Water is made from hydrogen and oxygen, so can form when these two elements react. Because a hydrogen atom only has a single proton, sources of protons can serve as charged hydrogen atoms to bond with oxygen. Astronomers have previously observed that high-energy protons from the sun can make water on the moon by reacting with oxygen-containing compounds in rocks and glass spheres on the moon’s surface, but it was unclear if there were other cosmic sources.

Now, Shuai Li at the University of Hawai’i at Mānoa and his colleagues have used data from India’s Chandrayaan-1 mission to investigate water formation on the moon’s surface around the time of the full moon.

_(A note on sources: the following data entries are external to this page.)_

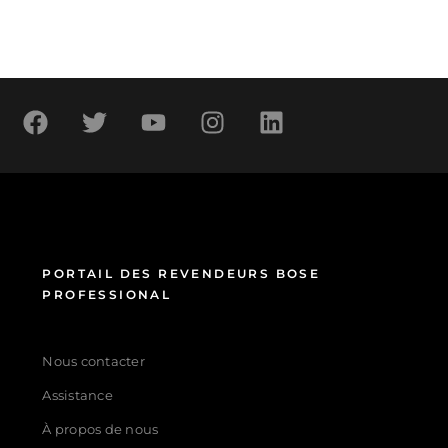
PORTAIL DES REVENDEURS BOSE
PROFESSIONAL
Nous contacter
Assistance
À propos de nous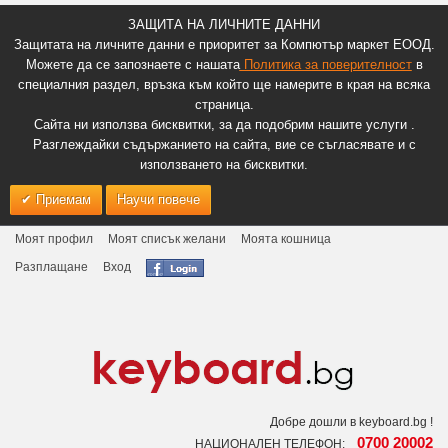
ЗАЩИТА НА ЛИЧНИТЕ ДАННИ
Защитата на личните данни е приоритет за Компютър маркет ЕООД.
Можете да се запознаете с нашата
Политика за поверителност
в
специалния раздел, връзка към който ще намерите в края на всяка
страница.
Сайта ни използва бисквитки, за да подобрим нашите услуги .
Разглеждайки съдържанието на сайта, вие се съгласявате и с
използването на бисквитки.
Приемам
Научи повече
Моят профил
Моят списък желани
Моята кошница
Разплащане
Вход
Добре дошли в keyboard.bg !
0700 20002
НАЦИОНАЛЕН ТЕЛЕФОН: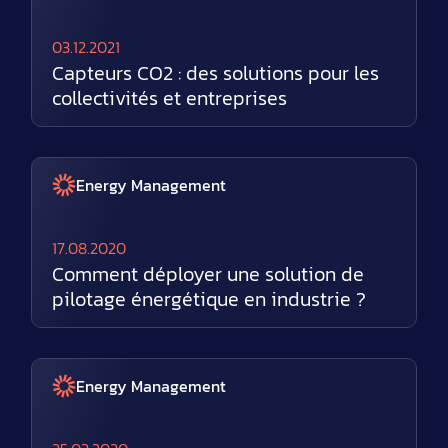
03.12.2021
Capteurs CO2 : des solutions pour les
collectivités et entreprises
Energy Management
17.08.2020
Comment déployer une solution de
pilotage énergétique en industrie ?
Energy Management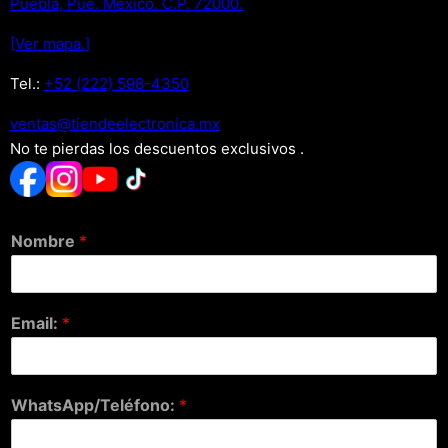
Puebla, Pue. Mexico. C.P. 72000.
[Ver mapa.]
Tel.:
+52 (222) 598-4350
xm.acinortceleedneit@satnev
No te pierdas los descuentos exclusivos .
Nombre
*
Email:
*
WhatsApp/Teléfono:
*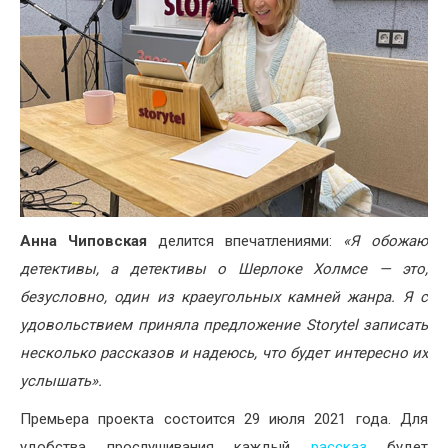
Анна Чиповская
делится впечатлениями:
«Я обожаю
детективы, а детективы о Шерлоке Холмсе — это,
безусловно, один из краеугольных камней жанра. Я с
удовольствием приняла предложение Storytel записать
несколько рассказов и надеюсь, что будет интересно их
услышать».
Премьера проекта состоится 29 июля 2021 года. Для
удобства прослушивания каждый
рассказ
будет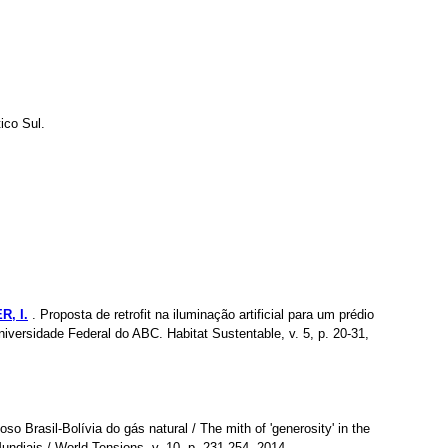
tico Sul.
R, I.
. Proposta de retrofit na iluminação artificial para um prédio
iversidade Federal do ABC. Habitat Sustentable, v. 5, p. 20-31,
so Brasil-Bolívia do gás natural / The mith of 'generosity' in the
 Mundiais / World Tensions, v. 10, p. 231-254, 2014.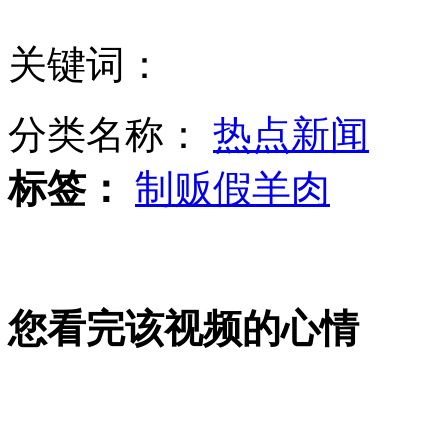
关键词：
孟加拉国大楼倒塌事故遇难者增至622人
分类名称：
热点新闻
俄媒称乌克兰舰载机训练中心或对中国有帮助
标签：
制贩假羊肉
实拍：骇人“电弧” 高压电线短路造成
您看完该视频的心情
美国臆测中国国产航母为"尼米兹"级改良版
山西运城恶犬咬伤多人 警民合力深夜将其击毙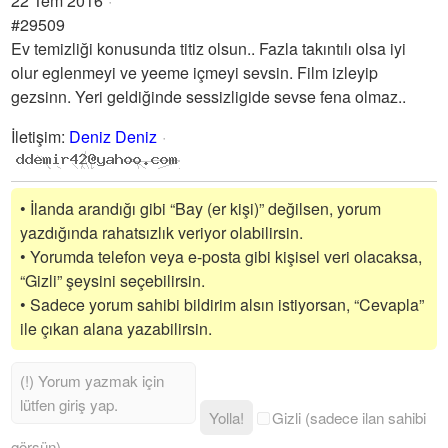
22 Tem 2016
#29509
Ev temizliği konusunda titiz olsun.. Fazla takıntılı olsa iyi
olur eglenmeyi ve yeeme içmeyi sevsin. Film izleyip
gezsinn. Yeri geldiğinde sessizligide sevse fena olmaz..
İletişim
:
Deniz Deniz
• İlanda arandığı gibi “Bay (er kişi)” değilsen, yorum
yazdığında rahatsızlık veriyor olabilirsin.
• Yorumda telefon veya e-posta gibi kişisel veri olacaksa,
“Gizli” şeysini seçebilirsin.
• Sadece yorum sahibi bildirim alsın istiyorsan, “Cevapla”
ile çıkan alana yazabilirsin.
Yolla!
Gizli (sadece ilan sahibi
görsün)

For a few days each month, the moon, when it is full, sweeps through a stretched-out region of Earth’s magnetic field called the magnetotail. As this happens, the moon is also shielded from protons from the solar wind, so Li and his colleagues thought that no new water should be formed then.

But the Chandrayaan-1 measurements for the moon’s rate of water formation over this period showed that it stayed constant.

“At first, it was a surprise,” says Li. “Second, I thought: ‘What is happening?’ It doesn’t make sense, because there’s no protons, so how can you form water? That means our previous understanding is partially wrong.”

He and his colleagues then looked at data on what was hitting the moon during those periods, finding that it wasn’t protons, but extremely high-energy electrons, which struck as the moon swept through Earth’s magnetotail. These have been shown in lab studies to be capable of triggering water-producing chemical reactions – in this case, electrons hit oxygen, which then allows hydrogen trapped in lunar material on the surface to bond – so the researchers think electrons are also a likely source of lunar water.

We don’t know what the relative contributions of Earth’s and the sun’s particles are to this process, though, or what form the lunar surface water is taking, says Li.

Answers to these questions could come from taking samples from the moon’s surface over a set period of time, says Romain Tartèse at the University of Manchester, UK. “You could envisage a mission where you go and pick up some soil sample in one area at one point of time in the lunar phase, and then pick up from the exact same place when the moon is at the opposite phase.”